Book Review: Summertime Peruse
Kentucky picker demures
Reviewed by Doug Freeman, Fri., May 30, 2014
It Books, 352 pp., $25.99
Ricky Skaggs may have produced the most humble autobiography in music. His picking touches seminal movements in bluegrass and country music over the past half-century, and yet his autobiography spins like a yarn told casually over lemonade. Much of Kentucky Traveler focuses on its subject's upbringing in the mountain holler of Brushy Creek, where God, family, and music became pillars that would guide his life, even as fame beckoned at a young age. Skaggs remains demure about joining his heroes onstage as a young boy – Bill Monroe, Flatt & Scruggs, the Stanley Brothers – and even after joining the latter's Clinch Mountain Boys with childhood friend Keith Whitley at 16, the prodigy remained awed and wondrously naïve.

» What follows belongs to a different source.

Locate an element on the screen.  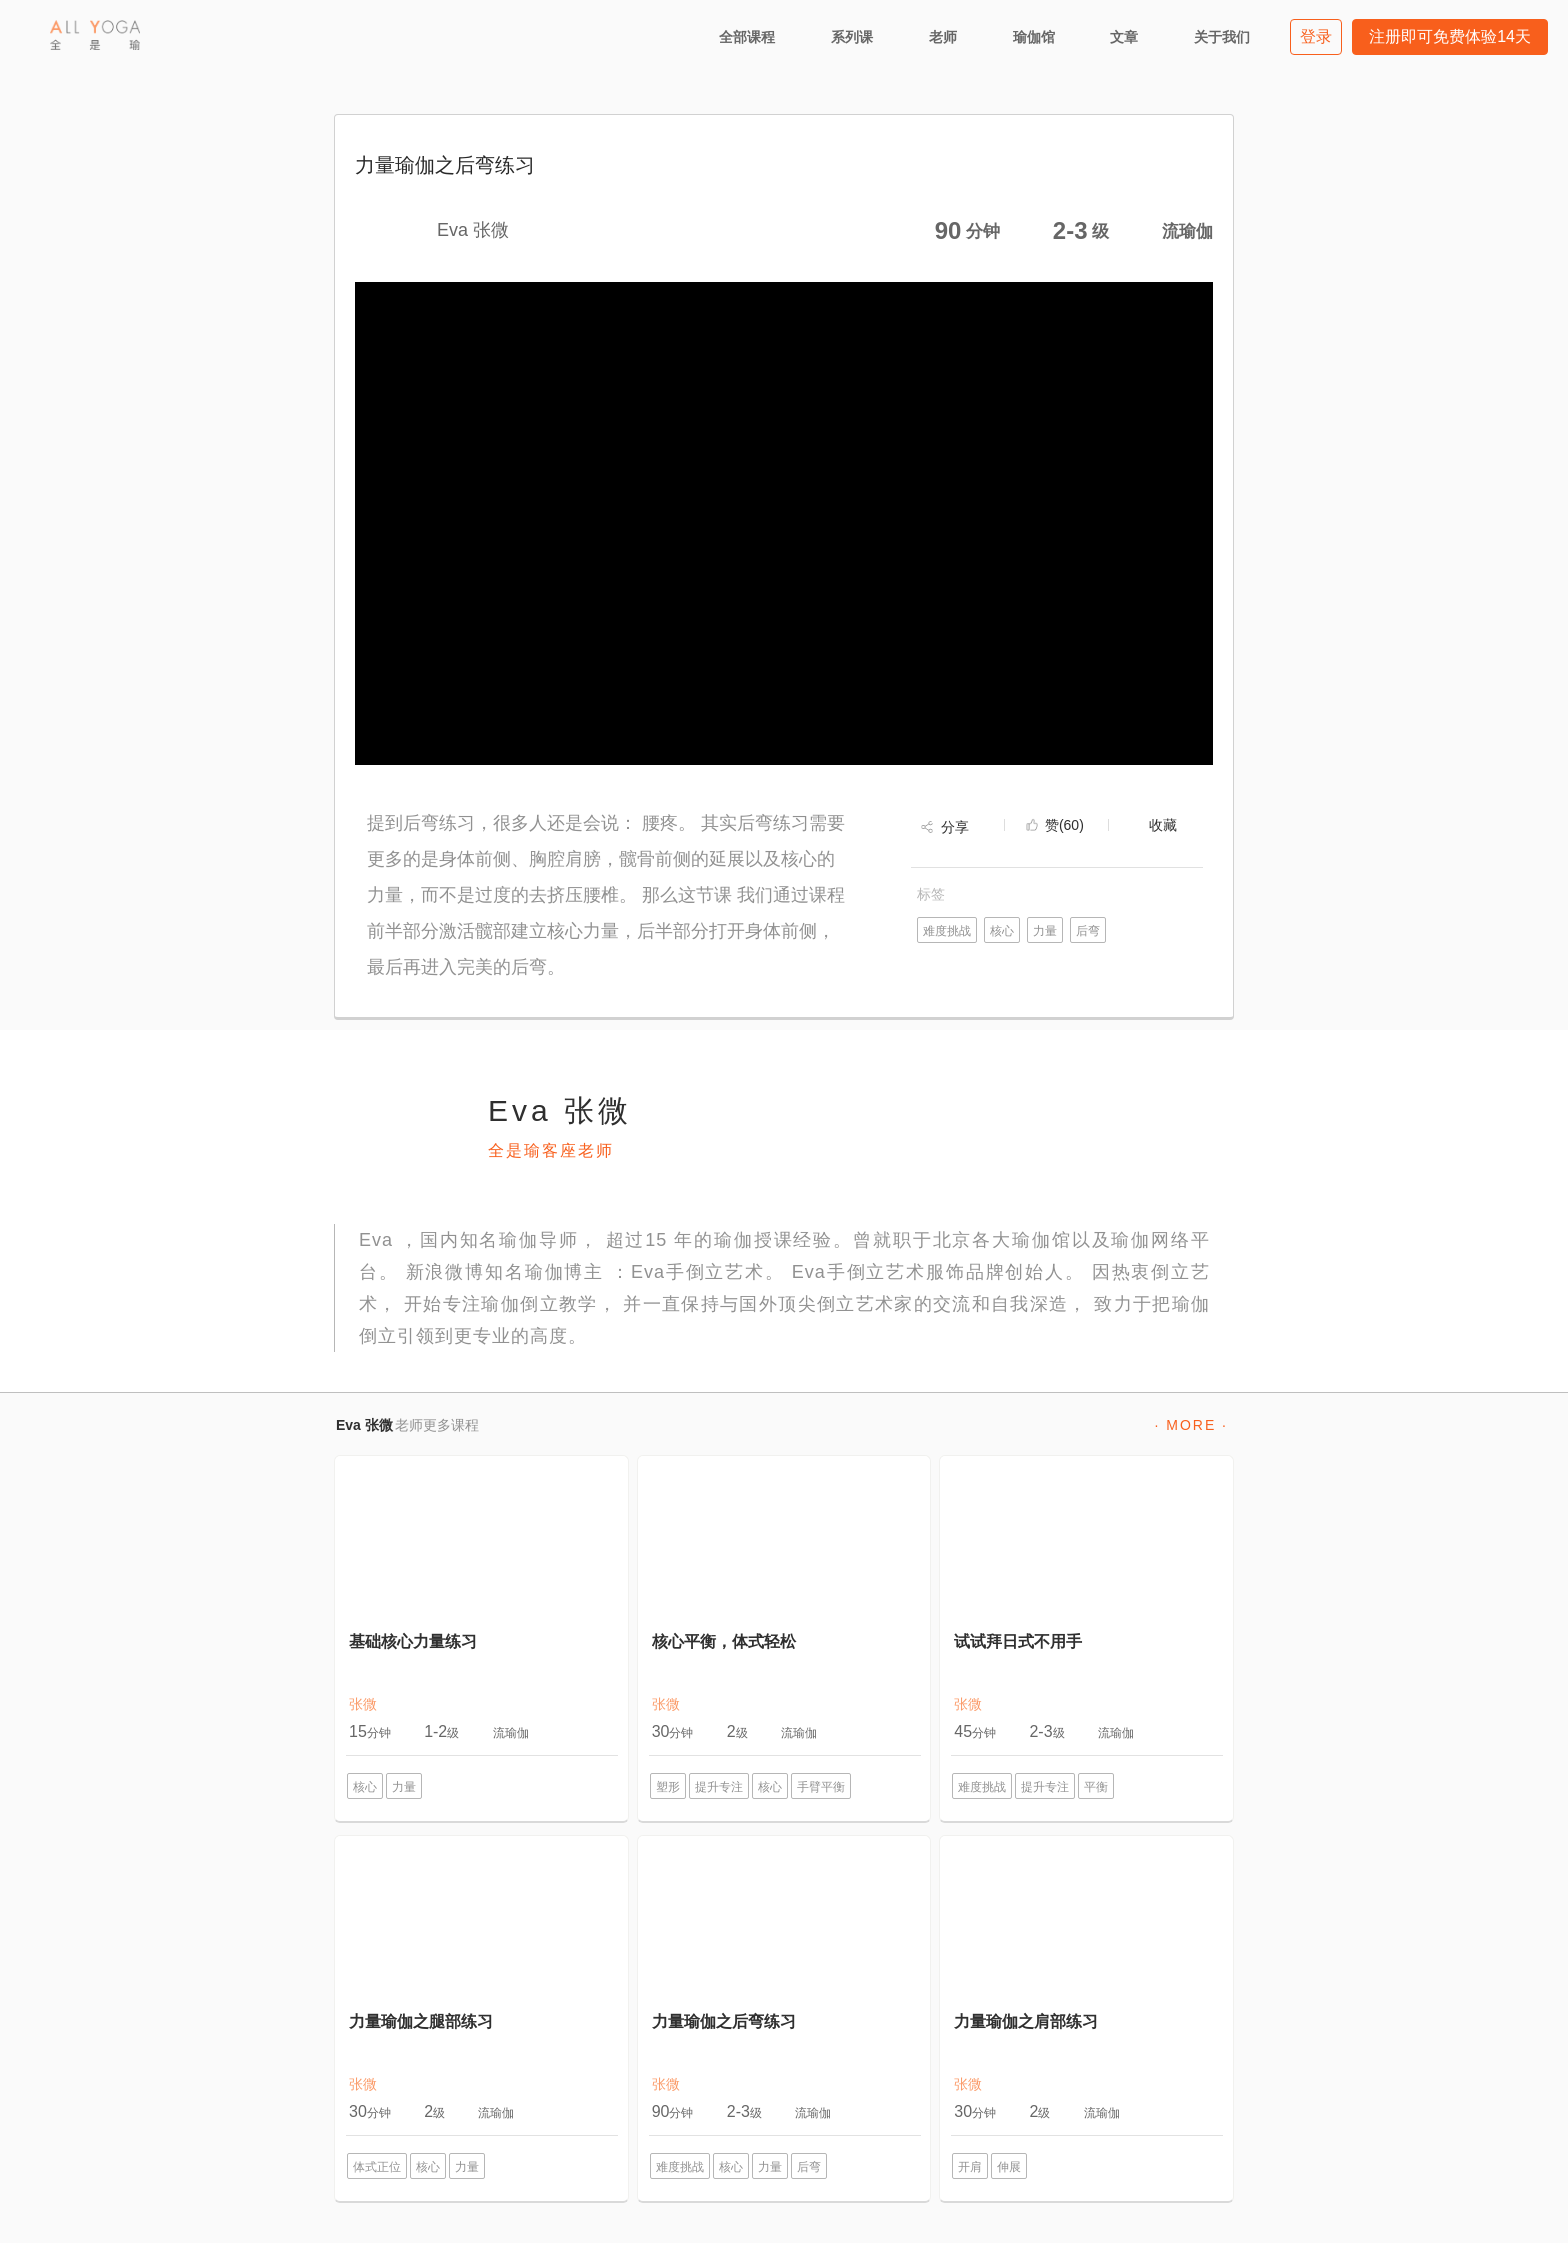 · MORE · is located at coordinates (1191, 1425).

Through the bluegrass revival of the Sixties, newgrass innovations of the Seventies, and neo-traditional country of the Eighties, his mountain tenor and unparalleled mandolin, fiddle, guitar, and banjo playing planted roots music in a new generation. Despite the trials and successes of the music business, Skaggs relates his history with an earnest heart and impeccable ear that's downright inspiring.